The third application is a very broad one, though I would argue comes very close to the context of Jesus’ original letter to those in the church of Sardis. Many are lamenting the downfall of the church in western society. Europe is all but a spiritual wasteland, though there are some wonderful (but isolated) renewal movements at work (for example the one I am involved with in eastern Ukraine). America is following suit. Many in America still think of themselves as Christians, but given the state of our culture, comparatively few are living out their faith in all of life.
The question has often been posed to me as to whether I expect that God is bringing judgment on America or preparing us for revival. There is an old axiom that you hope for the best and prepare for the worst. Of course, in some ways, I do not think that judgment and revival are mutually exclusive ends. Does not God know how to judge the wicked while preserving his own (2 Peter 2:9-10)? With that being said, I do pray for revival, but I know that with true revival there must be true repentance and typically there is not repentance until the sin to which we cling hurts too much to keep it within us.
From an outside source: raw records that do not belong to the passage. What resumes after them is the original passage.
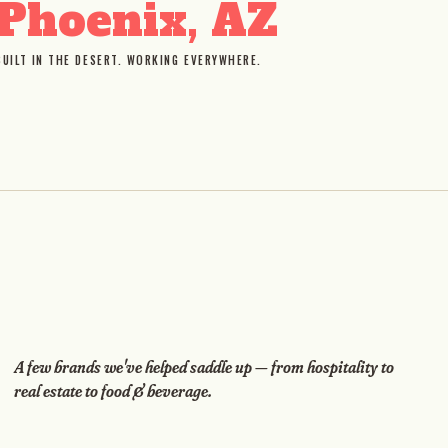
Phoenix, AZ
BUILT IN THE DESERT. WORKING EVERYWHERE.
A few brands we've helped saddle up — from hospitality to
real estate to food & beverage.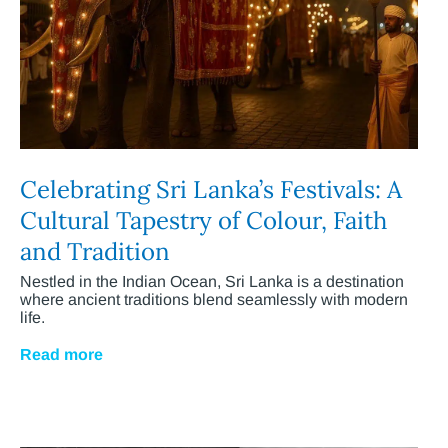
Celebrating Sri Lanka’s Festivals: A
Cultural Tapestry of Colour, Faith
and Tradition
Nestled in the Indian Ocean, Sri Lanka is a destination
where ancient traditions blend seamlessly with modern
life.
Read more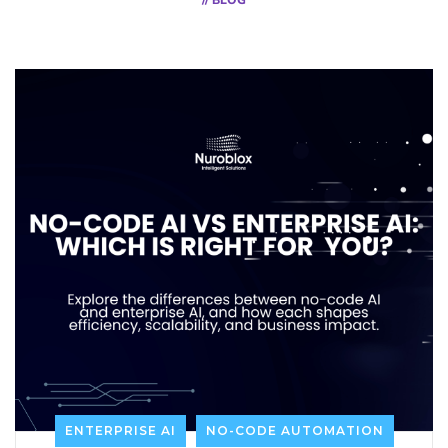
// BLOG
ENTERPRISE AI
NO-CODE AUTOMATION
At the same time that I am praying for revival, my heart tells me that we (as a nation and as a church) are facing judgment. Typically the church is healthiest when it faces the greatest persecution (the seven churches in Asia are an excellent illustration of that). When persecution comes and it begins to cost us something to call ourselves Christians, then the “convenience christians” will fall away and the true church will find itself being refined under fire and made strong. And it is in the presence of such a reality that pastors need to hear these words to the church in Sardis all the more: strengthen what is about to die.
I suppose that there is always a temptation to spiritualize a text, and that is not what I mean to do here, but I think you will find that history bears out a remarkable truth. Just as there is a promise of death and resurrection for our physical bodies, there is a kind of death and resurrection for the localized Christian bodies here on earth. God always preserves for himself a remnant (Romans 11:4-5); that is God’s way. He may permit a church to close its doors, but in doing so, he raises up a new witness and testimony for himself. It is right for us to lament the death of a congregation just as we lament the death of a person, yet we still move on. Our God is the God of the living, not of the dead, he will not permit a dead church to play act at being alive indefinitely but will preserve a remnant. And we who have been called to the Gospel ministry will often find ourselves in the midst of such a context where we are commissioned by God’s word to strengthen that which is about to die. Doing so won’t get us a book deal with a big publisher, but faithfully laboring in such a call will receive a “well done my good and faithful servant.” I daresay that I do not need to explain which one is more valuable.